Cliff and I spent another hour sorting out necessary metal from unnecessary metal with the help of the constructs, who were relieved to tell us what needed to leave the house for the magic to keep working strong. The aluminum was okay, so we kept the whiteboard and our cans of soda. The computers were surprisingly made of mostly formed plastic parts, and while we had to remove a bunch of the screws, the constructs showed us how to use hot glue to replace them all. I felt like a good little crafter. Wi-Fi reception got better once we’d removed most of the metal that had any steel in the mix. That, and we moved the truck to the edge of the driveway.
I used the hot glue on Sammi’s leg and winced at the mess I made of it, but it made Sammi happy. I longed for some wood glue and sandpaper, but we had bigger fish to fry.
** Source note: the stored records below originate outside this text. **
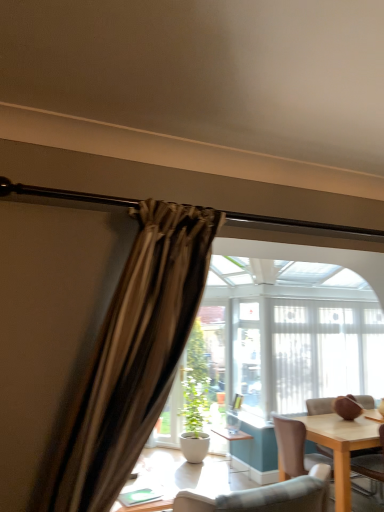 Question: From the image's perspective, relative to wooden chair at right, is white matte pot at center above or below?

Choices:
 (A) below
 (B) above

Answer: (A)

Question: From a real-world perspective, relative to wooden chair at right, is white matte pot at center vertically above or below?

Choices:
 (A) above
 (B) below

Answer: (A)

Question: Which object is the closest to the wooden chair at right?

Choices:
 (A) white matte pot at center
 (B) white sheer curtain at center

Answer: (B)

Question: Based on their relative distances, which object is farther from the white matte pot at center?

Choices:
 (A) white sheer curtain at center
 (B) wooden chair at right

Answer: (B) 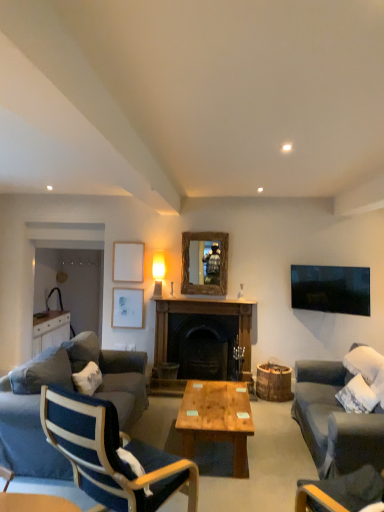 What is the approximate height of blue fabric chair at left, which is the second chair in right-to-left order?

blue fabric chair at left, which is the second chair in right-to-left order, is 38.98 inches tall.

Locate an element on the screen. white cotton pillow at left is located at coordinates (88, 379).

Where is `blue fabric chair at left, which is the second chair in right-to-left order`? The width and height of the screenshot is (384, 512). blue fabric chair at left, which is the second chair in right-to-left order is located at coordinates (111, 455).

Which is more to the left, dark gray fabric couch at right, which is counted as the first studio couch, starting from the front, or blue fabric chair at left, which is the second chair in right-to-left order?

From the viewer's perspective, blue fabric chair at left, which is the second chair in right-to-left order, appears more on the left side.

Considering the sizes of objects dark gray fabric couch at right, arranged as the second studio couch when viewed from the left, and blue fabric chair at left, which is the second chair in right-to-left order, in the image provided, who is bigger, dark gray fabric couch at right, arranged as the second studio couch when viewed from the left, or blue fabric chair at left, which is the second chair in right-to-left order,?

With larger size is blue fabric chair at left, which is the second chair in right-to-left order.

From the image's perspective, is dark gray fabric couch at right, the 1th studio couch from the right, under blue fabric chair at left, which is the second chair in right-to-left order?

No.

In the scene shown: Is dark gray fabric couch at right, arranged as the second studio couch when viewed from the back, facing towards blue fabric chair at left, which is the second chair in right-to-left order?

No, dark gray fabric couch at right, arranged as the second studio couch when viewed from the back, is not oriented towards blue fabric chair at left, which is the second chair in right-to-left order.

Is blue fabric couch at lower left, positioned as the first studio couch in back-to-front order, far away from dark wood fireplace at center?

Yes.

Which of these two, blue fabric couch at lower left, arranged as the 2th studio couch when viewed from the right, or dark wood fireplace at center, is smaller?

Smaller between the two is dark wood fireplace at center.

Is point (5, 426) positioned before point (165, 343)?

Yes.

From a real-world perspective, between blue fabric couch at lower left, which is counted as the first studio couch, starting from the left, and dark wood fireplace at center, who is vertically higher?

dark wood fireplace at center is physically above.

From the image's perspective, which is above, blue fabric couch at lower left, which is counted as the first studio couch, starting from the left, or white cotton pillow at left?

white cotton pillow at left.

Considering the sizes of blue fabric couch at lower left, which is counted as the first studio couch, starting from the left, and white cotton pillow at left in the image, is blue fabric couch at lower left, which is counted as the first studio couch, starting from the left, bigger or smaller than white cotton pillow at left?

Considering their sizes, blue fabric couch at lower left, which is counted as the first studio couch, starting from the left, takes up more space than white cotton pillow at left.

Considering the sizes of objects blue fabric couch at lower left, arranged as the 2th studio couch when viewed from the right, and white cotton pillow at left in the image provided, who is taller, blue fabric couch at lower left, arranged as the 2th studio couch when viewed from the right, or white cotton pillow at left?

Standing taller between the two is blue fabric couch at lower left, arranged as the 2th studio couch when viewed from the right.

Is blue fabric couch at lower left, positioned as the second studio couch in front-to-back order, further to the viewer compared to white cotton pillow at left?

No, it is in front of white cotton pillow at left.

Is blue fabric chair at left, which is the second chair in right-to-left order, next to velvet dark blue armchair at lower right, the first chair viewed from the right?

blue fabric chair at left, which is the second chair in right-to-left order, and velvet dark blue armchair at lower right, the first chair viewed from the right, are not in contact.

From the image's perspective, is blue fabric chair at left, which is the second chair in right-to-left order, below velvet dark blue armchair at lower right, the first chair viewed from the right?

No, from the image's perspective, blue fabric chair at left, which is the second chair in right-to-left order, is not beneath velvet dark blue armchair at lower right, the first chair viewed from the right.

Does blue fabric chair at left, which is the second chair in right-to-left order, have a larger size compared to velvet dark blue armchair at lower right, the first chair viewed from the right?

Yes.

Looking at this image, from a real-world perspective, which is physically above, velvet dark blue armchair at lower right, positioned as the 2th chair in left-to-right order, or dark wood fireplace at center?

dark wood fireplace at center.

From the image's perspective, does velvet dark blue armchair at lower right, the first chair viewed from the right, appear higher than dark wood fireplace at center?

Actually, velvet dark blue armchair at lower right, the first chair viewed from the right, appears below dark wood fireplace at center in the image.

Between velvet dark blue armchair at lower right, the first chair viewed from the right, and dark wood fireplace at center, which one has more height?

With more height is dark wood fireplace at center.

Can you confirm if velvet dark blue armchair at lower right, positioned as the 2th chair in left-to-right order, is wider than dark wood fireplace at center?

Correct, the width of velvet dark blue armchair at lower right, positioned as the 2th chair in left-to-right order, exceeds that of dark wood fireplace at center.

Between blue fabric chair at left, which ranks as the first chair in left-to-right order, and wooden mirror at center, which one has larger width?

blue fabric chair at left, which ranks as the first chair in left-to-right order, is wider.

Which object is further away from the camera taking this photo, blue fabric chair at left, which ranks as the first chair in left-to-right order, or wooden mirror at center?

Positioned behind is wooden mirror at center.

In terms of height, does blue fabric chair at left, which is the second chair in right-to-left order, look taller or shorter compared to wooden mirror at center?

Clearly, blue fabric chair at left, which is the second chair in right-to-left order, is taller compared to wooden mirror at center.

Could you measure the distance between blue fabric chair at left, which is the second chair in right-to-left order, and wooden mirror at center?

They are 10.22 feet apart.

How many degrees apart are the facing directions of white matte picture frame at upper center, the 1th picture frame in the top-to-bottom sequence, and velvet dark blue armchair at lower right, the first chair viewed from the right?

white matte picture frame at upper center, the 1th picture frame in the top-to-bottom sequence, and velvet dark blue armchair at lower right, the first chair viewed from the right, are facing 151 degrees away from each other.

Is white matte picture frame at upper center, the 1th picture frame in the top-to-bottom sequence, wider than velvet dark blue armchair at lower right, the first chair viewed from the right?

Incorrect, the width of white matte picture frame at upper center, the 1th picture frame in the top-to-bottom sequence, does not surpass that of velvet dark blue armchair at lower right, the first chair viewed from the right.

How much distance is there between white matte picture frame at upper center, which ranks as the second picture frame in bottom-to-top order, and velvet dark blue armchair at lower right, the first chair viewed from the right?

white matte picture frame at upper center, which ranks as the second picture frame in bottom-to-top order, and velvet dark blue armchair at lower right, the first chair viewed from the right, are 3.70 meters apart from each other.

From the image's perspective, does white matte picture frame at upper center, the 1th picture frame in the top-to-bottom sequence, appear lower than velvet dark blue armchair at lower right, positioned as the 2th chair in left-to-right order?

No.

Starting from the dark gray fabric couch at right, arranged as the second studio couch when viewed from the left, which chair is the 2nd one behind? Please provide its 2D coordinates.

[(111, 455)]

You are a GUI agent. You are given a task and a screenshot of the screen. Output one action in this format:
    pyautogui.click(x=<x>, y=<y>)
    Task: Click on the fireplace above the blue fabric couch at lower left, positioned as the first studio couch in back-to-front order (from the image's perspective)
    
    Given the screenshot: What is the action you would take?
    pyautogui.click(x=201, y=342)

Estimate the real-world distances between objects in this image. Which object is closer to blue fabric couch at lower left, positioned as the second studio couch in front-to-back order, dark gray fabric couch at right, arranged as the second studio couch when viewed from the left, or white matte picture frame at upper center, acting as the first picture frame starting from the bottom?

white matte picture frame at upper center, acting as the first picture frame starting from the bottom, is positioned closer to the anchor blue fabric couch at lower left, positioned as the second studio couch in front-to-back order.

Consider the image. Estimate the real-world distances between objects in this image. Which object is further from wooden/matte coffee table at center, blue fabric couch at lower left, positioned as the second studio couch in front-to-back order, or blue fabric chair at left, which is the second chair in right-to-left order?

Among the two, blue fabric chair at left, which is the second chair in right-to-left order, is located further to wooden/matte coffee table at center.

From the image, which object appears to be farther from white matte picture frame at upper center, which ranks as the second picture frame in bottom-to-top order, white cotton pillow at left or wooden mirror at center?

white cotton pillow at left is further to white matte picture frame at upper center, which ranks as the second picture frame in bottom-to-top order.

When comparing their distances from white matte picture frame at upper center, the 1th picture frame in the top-to-bottom sequence, does white cotton pillow at left or dark gray fabric couch at right, arranged as the second studio couch when viewed from the back, seem further?

dark gray fabric couch at right, arranged as the second studio couch when viewed from the back.

Based on their spatial positions, is velvet dark blue armchair at lower right, the first chair viewed from the right, or dark wood fireplace at center further from blue fabric chair at left, which ranks as the first chair in left-to-right order?

dark wood fireplace at center is further to blue fabric chair at left, which ranks as the first chair in left-to-right order.

Estimate the real-world distances between objects in this image. Which object is closer to blue fabric chair at left, which is the second chair in right-to-left order, wooden/matte coffee table at center or velvet dark blue armchair at lower right, positioned as the 2th chair in left-to-right order?

Based on the image, wooden/matte coffee table at center appears to be nearer to blue fabric chair at left, which is the second chair in right-to-left order.

Estimate the real-world distances between objects in this image. Which object is further from wooden/matte coffee table at center, dark gray fabric couch at right, arranged as the second studio couch when viewed from the left, or wooden mirror at center?

The object further to wooden/matte coffee table at center is wooden mirror at center.

Based on the photo, based on their spatial positions, is white matte picture frame at upper center, marked as the 2th picture frame in a top-to-bottom arrangement, or white matte picture frame at upper center, the 1th picture frame in the top-to-bottom sequence, further from dark gray fabric couch at right, the 1th studio couch from the right?

white matte picture frame at upper center, the 1th picture frame in the top-to-bottom sequence, is further to dark gray fabric couch at right, the 1th studio couch from the right.

Locate an element on the screen. The width and height of the screenshot is (384, 512). coffee table between dark gray fabric couch at right, which is counted as the first studio couch, starting from the front, and white cotton pillow at left from front to back is located at coordinates click(x=216, y=418).

At what (x,y) coordinates should I click in order to perform the action: click on studio couch positioned between velvet dark blue armchair at lower right, positioned as the 2th chair in left-to-right order, and dark wood fireplace at center from near to far. Please return your answer as a coordinate pair (x, y). This screenshot has height=512, width=384. Looking at the image, I should click on (27, 439).

At what (x,y) coordinates should I click in order to perform the action: click on picture frame between blue fabric couch at lower left, positioned as the second studio couch in front-to-back order, and white matte picture frame at upper center, marked as the 2th picture frame in a top-to-bottom arrangement, along the z-axis. Please return your answer as a coordinate pair (x, y). This screenshot has height=512, width=384. Looking at the image, I should click on (128, 262).

Identify the location of light between velvet dark blue armchair at lower right, the first chair viewed from the right, and white matte picture frame at upper center, which ranks as the second picture frame in bottom-to-top order, from front to back. This screenshot has height=512, width=384. (158, 272). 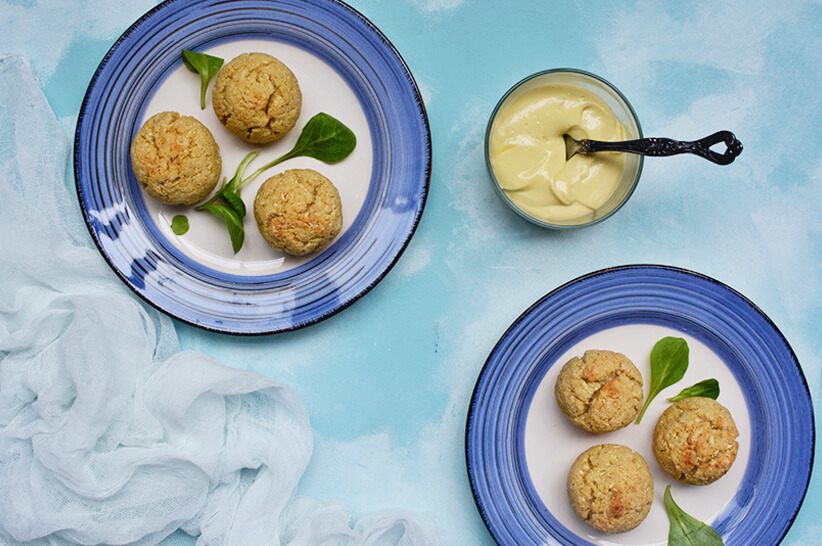 At what (x,y) coordinates should I click in order to perform the action: click on glass. Please return your answer as a coordinate pair (x, y). The height and width of the screenshot is (546, 822). Looking at the image, I should click on (587, 76). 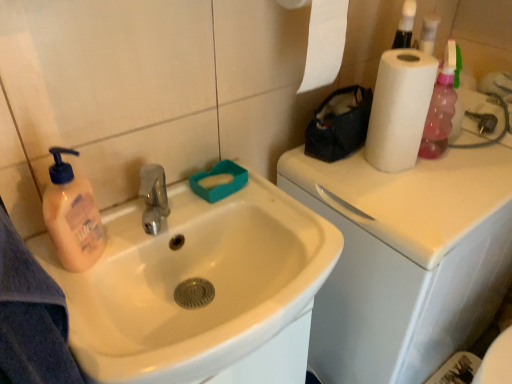 Question: Does white glossy sink at left have a lesser height compared to white matte paper towel at upper right?

Choices:
 (A) no
 (B) yes

Answer: (A)

Question: Considering the relative sizes of white glossy sink at left and white matte paper towel at upper right in the image provided, is white glossy sink at left smaller than white matte paper towel at upper right?

Choices:
 (A) no
 (B) yes

Answer: (A)

Question: Are white glossy sink at left and white matte paper towel at upper right located far from each other?

Choices:
 (A) yes
 (B) no

Answer: (B)

Question: Does white glossy sink at left contain white matte paper towel at upper right?

Choices:
 (A) no
 (B) yes

Answer: (A)

Question: Is the depth of white glossy sink at left greater than that of white matte paper towel at upper right?

Choices:
 (A) no
 (B) yes

Answer: (A)

Question: Looking at their shapes, would you say white glossy counter top at upper right is wider or thinner than white matte paper towel at upper right?

Choices:
 (A) thin
 (B) wide

Answer: (B)

Question: From a real-world perspective, relative to white matte paper towel at upper right, is white glossy counter top at upper right vertically above or below?

Choices:
 (A) above
 (B) below

Answer: (B)

Question: Does point (394, 289) appear closer or farther from the camera than point (398, 117)?

Choices:
 (A) farther
 (B) closer

Answer: (B)

Question: In the image, is white glossy counter top at upper right on the left side or the right side of white matte paper towel at upper right?

Choices:
 (A) left
 (B) right

Answer: (B)

Question: Relative to white glossy sink at left, is white glossy counter top at upper right in front or behind?

Choices:
 (A) front
 (B) behind

Answer: (B)

Question: Based on their sizes in the image, would you say white glossy counter top at upper right is bigger or smaller than white glossy sink at left?

Choices:
 (A) big
 (B) small

Answer: (A)

Question: Looking at their shapes, would you say white glossy counter top at upper right is wider or thinner than white glossy sink at left?

Choices:
 (A) thin
 (B) wide

Answer: (B)

Question: Considering the positions of white glossy counter top at upper right and white glossy sink at left in the image, is white glossy counter top at upper right taller or shorter than white glossy sink at left?

Choices:
 (A) tall
 (B) short

Answer: (A)

Question: Based on their positions, is white glossy sink at left located to the left or right of white matte paper towel at upper right?

Choices:
 (A) left
 (B) right

Answer: (A)

Question: From the image's perspective, is white glossy sink at left located above or below white matte paper towel at upper right?

Choices:
 (A) above
 (B) below

Answer: (B) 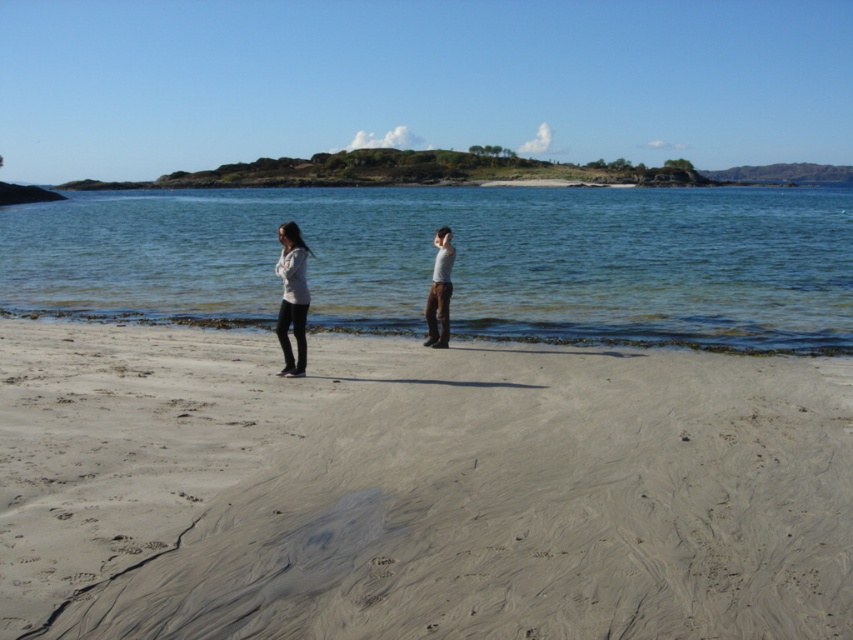 Question: Does smooth sand at center have a larger size compared to light gray cotton shirt at center?

Choices:
 (A) yes
 (B) no

Answer: (A)

Question: Considering the relative positions of clear water at center and matte gray sweater at center in the image provided, where is clear water at center located with respect to matte gray sweater at center?

Choices:
 (A) above
 (B) below

Answer: (A)

Question: Which object appears farthest from the camera in this image?

Choices:
 (A) smooth sand at center
 (B) light gray cotton shirt at center
 (C) clear water at center
 (D) matte gray sweater at center

Answer: (B)

Question: Which point is closer to the camera taking this photo?

Choices:
 (A) (296, 292)
 (B) (206, 595)
 (C) (436, 323)

Answer: (B)

Question: Which point appears closest to the camera in this image?

Choices:
 (A) (314, 637)
 (B) (126, 252)
 (C) (283, 372)
 (D) (440, 308)

Answer: (A)

Question: Does clear water at center have a greater width compared to light gray cotton shirt at center?

Choices:
 (A) no
 (B) yes

Answer: (B)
We popped microwave popcorn in a non-microwave microwave and used the whiteboard to sketch out a plot for our new book. This included many writing lessons and a few hacked videos from BBC’s masterclass service. Even when Cliff and I crashed, the constructs watched those videos all through the night. The typewriter hummed throughout the day, though I didn’t realize it was writing half the time. The mirror would give me magic lessons and I tinkered with some of the potions on the wall. My eyes changed from blue to green for a few days, but there was nothing else I could use without the talent for magic myself.